* Assignment *
Return the entries below verbatim. Pictures stay out.

* Data for analysis *
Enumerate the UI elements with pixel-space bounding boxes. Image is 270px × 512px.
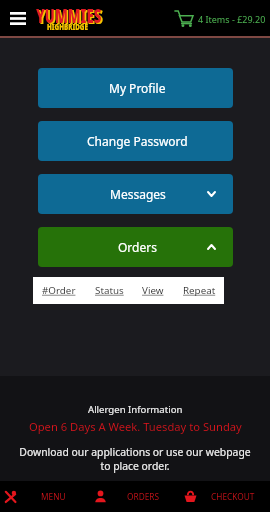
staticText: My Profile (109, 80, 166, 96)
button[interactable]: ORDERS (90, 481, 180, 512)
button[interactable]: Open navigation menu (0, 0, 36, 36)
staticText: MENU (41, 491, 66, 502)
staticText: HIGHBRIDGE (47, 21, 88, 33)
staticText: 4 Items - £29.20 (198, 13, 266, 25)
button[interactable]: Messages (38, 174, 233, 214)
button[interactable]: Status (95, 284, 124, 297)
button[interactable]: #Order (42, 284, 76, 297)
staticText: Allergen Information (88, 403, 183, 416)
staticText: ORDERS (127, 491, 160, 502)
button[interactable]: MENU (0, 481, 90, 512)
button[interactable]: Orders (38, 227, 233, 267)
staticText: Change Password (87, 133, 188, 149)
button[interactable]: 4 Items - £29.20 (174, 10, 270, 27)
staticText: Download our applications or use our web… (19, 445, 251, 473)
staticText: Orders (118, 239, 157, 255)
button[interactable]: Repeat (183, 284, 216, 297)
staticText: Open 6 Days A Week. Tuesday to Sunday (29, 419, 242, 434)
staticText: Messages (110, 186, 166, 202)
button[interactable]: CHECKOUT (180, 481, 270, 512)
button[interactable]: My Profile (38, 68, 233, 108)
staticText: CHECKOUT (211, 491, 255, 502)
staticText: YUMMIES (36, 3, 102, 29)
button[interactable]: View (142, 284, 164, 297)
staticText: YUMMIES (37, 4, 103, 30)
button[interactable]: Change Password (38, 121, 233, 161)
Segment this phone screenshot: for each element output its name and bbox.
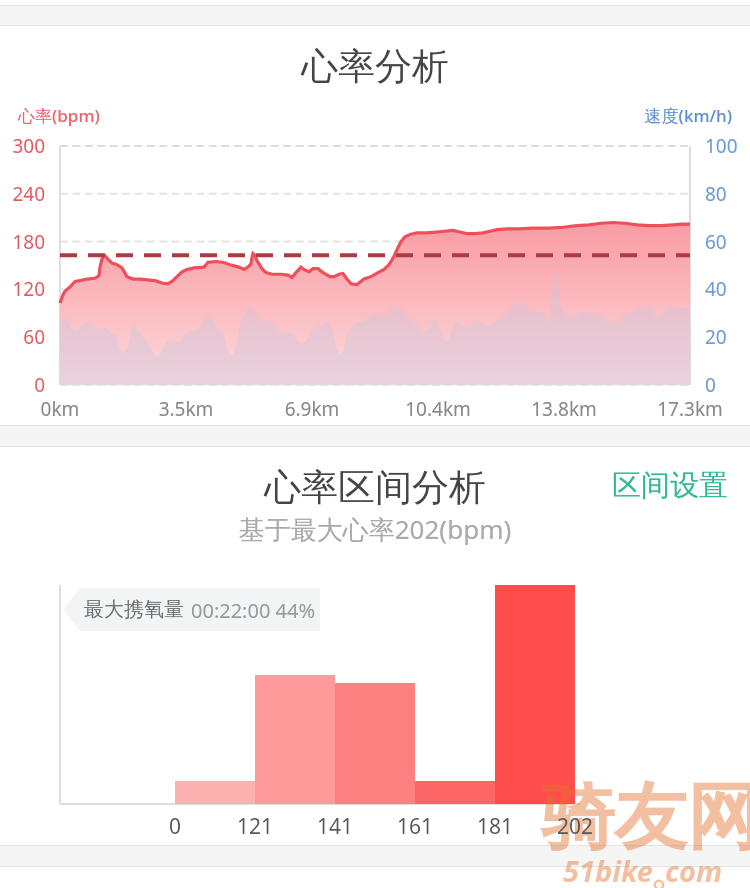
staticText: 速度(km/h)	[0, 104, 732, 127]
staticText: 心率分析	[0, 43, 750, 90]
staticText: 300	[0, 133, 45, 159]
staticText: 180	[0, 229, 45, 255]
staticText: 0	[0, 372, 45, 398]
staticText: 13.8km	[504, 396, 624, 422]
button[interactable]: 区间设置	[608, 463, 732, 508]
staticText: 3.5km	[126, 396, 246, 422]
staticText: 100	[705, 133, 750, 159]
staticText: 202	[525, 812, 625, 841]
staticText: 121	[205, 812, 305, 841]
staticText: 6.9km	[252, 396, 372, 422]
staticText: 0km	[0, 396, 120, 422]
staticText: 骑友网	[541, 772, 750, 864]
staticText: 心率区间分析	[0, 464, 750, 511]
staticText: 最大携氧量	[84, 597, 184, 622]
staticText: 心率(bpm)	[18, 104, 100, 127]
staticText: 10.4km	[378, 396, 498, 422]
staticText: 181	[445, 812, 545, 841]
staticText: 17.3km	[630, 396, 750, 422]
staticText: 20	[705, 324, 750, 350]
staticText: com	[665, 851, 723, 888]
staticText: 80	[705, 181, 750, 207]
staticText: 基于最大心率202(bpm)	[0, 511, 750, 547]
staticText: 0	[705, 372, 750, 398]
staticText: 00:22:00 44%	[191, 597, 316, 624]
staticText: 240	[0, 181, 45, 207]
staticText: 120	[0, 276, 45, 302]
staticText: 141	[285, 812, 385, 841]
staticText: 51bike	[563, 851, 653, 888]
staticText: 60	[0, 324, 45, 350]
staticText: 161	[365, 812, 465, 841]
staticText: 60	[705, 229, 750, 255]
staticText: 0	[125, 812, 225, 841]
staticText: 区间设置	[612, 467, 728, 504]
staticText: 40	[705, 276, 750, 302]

* Exercise solution *
Enumerate the UI elements with pixel-space bounding boxes. Image is 270px × 512px.
staticText: My Profile (109, 80, 166, 96)
button[interactable]: ORDERS (90, 481, 180, 512)
button[interactable]: Open navigation menu (0, 0, 36, 36)
staticText: MENU (41, 491, 66, 502)
staticText: HIGHBRIDGE (47, 21, 88, 33)
staticText: 4 Items - £29.20 (198, 13, 266, 25)
button[interactable]: Messages (38, 174, 233, 214)
button[interactable]: Status (95, 284, 124, 297)
button[interactable]: #Order (42, 284, 76, 297)
staticText: Allergen Information (88, 403, 183, 416)
staticText: ORDERS (127, 491, 160, 502)
button[interactable]: MENU (0, 481, 90, 512)
button[interactable]: Orders (38, 227, 233, 267)
staticText: Change Password (87, 133, 188, 149)
button[interactable]: 4 Items - £29.20 (174, 10, 270, 27)
staticText: Download our applications or use our web… (19, 445, 251, 473)
staticText: Orders (118, 239, 157, 255)
button[interactable]: Repeat (183, 284, 216, 297)
staticText: Open 6 Days A Week. Tuesday to Sunday (29, 419, 242, 434)
staticText: Messages (110, 186, 166, 202)
button[interactable]: CHECKOUT (180, 481, 270, 512)
button[interactable]: My Profile (38, 68, 233, 108)
staticText: CHECKOUT (211, 491, 255, 502)
staticText: YUMMIES (36, 3, 102, 29)
button[interactable]: View (142, 284, 164, 297)
staticText: YUMMIES (37, 4, 103, 30)
button[interactable]: Change Password (38, 121, 233, 161)
Segment this phone screenshot: for each element output its name and bbox.
staticText: 速度(km/h)	[0, 104, 732, 127]
staticText: 心率分析	[0, 43, 750, 90]
staticText: 300	[0, 133, 45, 159]
staticText: 180	[0, 229, 45, 255]
staticText: 0	[0, 372, 45, 398]
staticText: 13.8km	[504, 396, 624, 422]
button[interactable]: 区间设置	[608, 463, 732, 508]
staticText: 3.5km	[126, 396, 246, 422]
staticText: 100	[705, 133, 750, 159]
staticText: 202	[525, 812, 625, 841]
staticText: 121	[205, 812, 305, 841]
staticText: 6.9km	[252, 396, 372, 422]
staticText: 0km	[0, 396, 120, 422]
staticText: 骑友网	[541, 772, 750, 864]
staticText: 心率区间分析	[0, 464, 750, 511]
staticText: 最大携氧量	[84, 597, 184, 622]
staticText: 心率(bpm)	[18, 104, 100, 127]
staticText: 10.4km	[378, 396, 498, 422]
staticText: 181	[445, 812, 545, 841]
staticText: 17.3km	[630, 396, 750, 422]
staticText: 20	[705, 324, 750, 350]
staticText: com	[665, 851, 723, 888]
staticText: 80	[705, 181, 750, 207]
staticText: 基于最大心率202(bpm)	[0, 511, 750, 547]
staticText: 0	[705, 372, 750, 398]
staticText: 00:22:00 44%	[191, 597, 316, 624]
staticText: 240	[0, 181, 45, 207]
staticText: 120	[0, 276, 45, 302]
staticText: 141	[285, 812, 385, 841]
staticText: 51bike	[563, 851, 653, 888]
staticText: 60	[0, 324, 45, 350]
staticText: 161	[365, 812, 465, 841]
staticText: 60	[705, 229, 750, 255]
staticText: 0	[125, 812, 225, 841]
staticText: 区间设置	[612, 467, 728, 504]
staticText: 40	[705, 276, 750, 302]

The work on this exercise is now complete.